Today's main event is the FOMC meeting tonight; however, the Fed has stated that it is on hold, so we expect it to keep the target range unchanged at 2.25-2.50%.

Moreover, we get the ISM manufacturing in the US and UK. We still expect US manufacturing to have peaked and to move slightly lower before stabilising (still above 50). Based on a weighted average of the regional PMIs, we expect numbers to come in at 55.0 (currently 55.3).

It is a TARGET holiday in Europe today, which means European fixed income markets are closed.

Selected market news

The price of Brent crude rose briefly above USD73/bbl on the news of a military coup attempt in Venezuela led by opposition leader Guaido and backed by the US. Later, API was said to report that US crude stocks rose 6.8mb last week, which helped reverse sentiment in the oil market. The oil market is clearly concerned about the ramifications for Venezuela's oil production and exports of a further deterioration of the situation. Venezuela is currently producing 800-900k/b - down about 50% from a year ago.

South Korea's exports dropped 2% y/y in April, which is less than the 8.2% y/y drop seen in March and also less than the consensus expectation of a 5.9% y/y decline. In the bigger picture, this development gives some rise to the notion that Chinese economic activity is slowly picking up further supporting Chinese external demand.

Euro area Q1 GDP growth rose to 0.4% from 0.2% in Q4. Recent improvement in industrial production data has already signalled a pick-up compared to the gloomy H2 18 growth momentum in contrast to PMIs, although the overall growth pace remains below potential.

German HICP was 2.1% in April. The so-called 'Easter effect' took service price inflation from 1.2% in March to 2.1% in April. The strong German inflation outcome supports our call for a marked pick-up in euro area core and headline inflation on Friday (1.2% and 1.8%, respectively).

The effective Fed funds rate rose to 2.45% on Monday (reported yesterday), which now leaves it only 5bp below the upper bound in the Fed's 2.25%-2.50% target range. We do not expect the Fed to make a 5bp 'adjustment cut' of its interest on excess reserves (IOER) at the meeting tonight, but the Fed will likely discuss what to do at upcoming meetings if the upward pressure on Fed funds does not ease over the coming months.

Fixed income markets

Yesterday, European bond markets came under pressure and 10Y Bund yields rose to 4bp before the US open pushed yields back down. The sell-off was fuelled by German regional inflation data that surprised to the upside and the Euro zone growth data for Q1 that rose to 0.4% q/q from 0.2% q/q in Q4, which is actually above the latest ECB projections (0.2% q/q for Q1). German CPI was confirmed at 2.1% later in the day and points to a jump in both core (1.2%) and headline CPI (1.8%) for the Euro zone when the numbers are published on Friday.

US treasury yields were initially pushed higher by Bunds but edged down again as Chicago PMI surprised on the downside and as US equity markets came under pressure.

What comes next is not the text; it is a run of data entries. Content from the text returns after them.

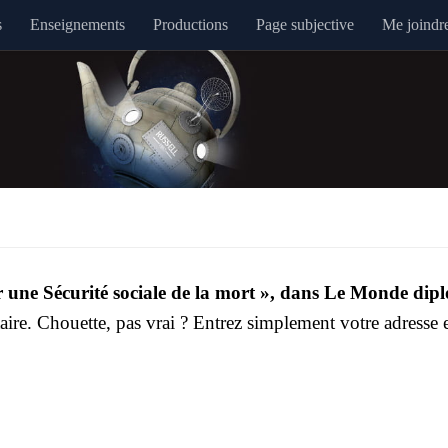
s
Enseignements
Productions
Page subjective
Me joindr
 une Sécu­ri­té sociale de la mort », dans Le Monde dipl
taire. Chouette, pas vrai ? Entrez sim­ple­ment votre adresse 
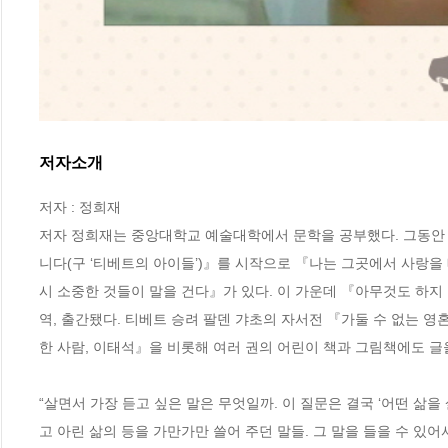
저자소개
저자 : 정희재

저자 정희재는 중앙대학교 예술대학에서 문학을 공부했다. 그동안 
니다(구 ‘티베트의 아이들’)』를 시작으로 『나는 그곳에서 사랑
시 소중한 것들이 말을 건다』가 있다. 이 가운데 『아무것도 하지
역, 출간됐다. 티베트 승려 팔덴 갸초의 자서전 『가둘 수 없는 영
한 사람, 이태석』을 비롯해 여러 권의 어린이 책과 그림책에도 글을 
“살면서 가장 듣고 싶은 말은 무엇일까. 이 질문은 결국 ‘어떤 삶을
고 아린 삶의 등을 가만가만 쓸어 주던 말들. 그 말을 들을 수 있어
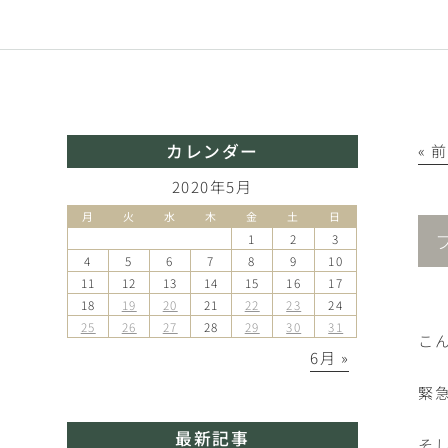
カレンダー
« 
2020年5月
月
火
水
木
金
土
日
1
2
3
4
5
6
7
8
9
10
11
12
13
14
15
16
17
18
19
20
21
22
23
24
25
26
27
28
29
30
31
こ
6月 »
緊
最新記事
そ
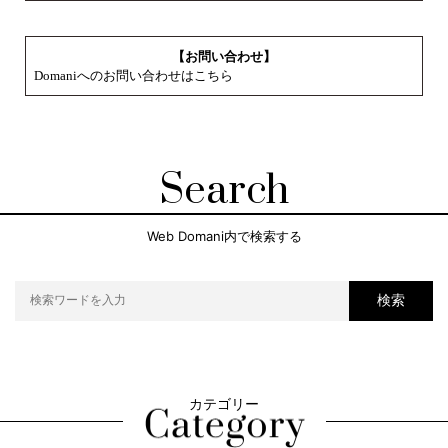
【お問い合わせ】
Domaniへのお問い合わせはこちら
Search
Web Domani内で検索する
検索
カテゴリー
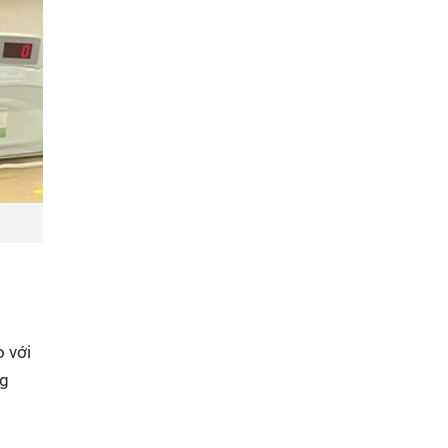
o với
ng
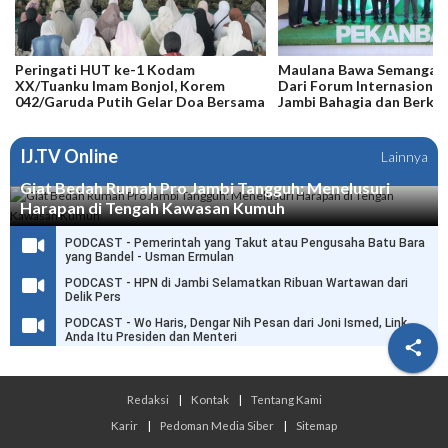
Peringati HUT ke-1 Kodam
Maulana Bawa Semangat G
XX/Tuanku Imam Bonjol, Korem
Dari Forum Internasional
042/Garuda Putih Gelar Doa Bersama
Jambi Bahagia dan Berkel
IJ.TV Online
Lainnya
Giat Bedah Rumah Pro Jambi Tangguh: Menelusuri
Harapan di Tengah Kawasan Kumuh
PODCAST - Pemerintah yang Takut atau Pengusaha Batu Bara
yang Bandel - Usman Ermulan
PODCAST - HPN di Jambi Selamatkan Ribuan Wartawan dari
Delik Pers
PODCAST - Wo Haris, Dengar Nih Pesan dari Joni Ismed, Link
Anda Itu Presiden dan Menteri

Redaksi
|
Kontak
|
Tentang Kami
Karir
|
Pedoman Media Siber
|
Sitemap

In Europe, most fixed income markets are closed today due to labour day. Note that the Danish market is open. Yesterday, we published a research report looking at prepayment data ahead of the July payment data in the callable market. We argue that the ‘high-coupon’ callable bonds (3.5%, 3% and 2.5%) are too expensive.

FX markets

In the G10 space, yesterday’s higher-than-expected German inflation data contributed to lifting EUR/USD above 1.12. Today, all eyes will be on the FOMC, where we expect little news even if there is a non-negligible risk of a ‘technical IOER cut’ amid rising pressures on the effective Fed funds rate from tightening USD liquidity, see here. Overall, we still see EUR/USD as a range-play.

In the Scandies, the SEK continues to trade heavy, which alongside oil support from the Venezuelan turmoil and a somewhat weaker USD has contributed to returning NOK/SEK to the 1.10 threshold. We think it’s a matter of time before the cross more sustainably breaks through this level.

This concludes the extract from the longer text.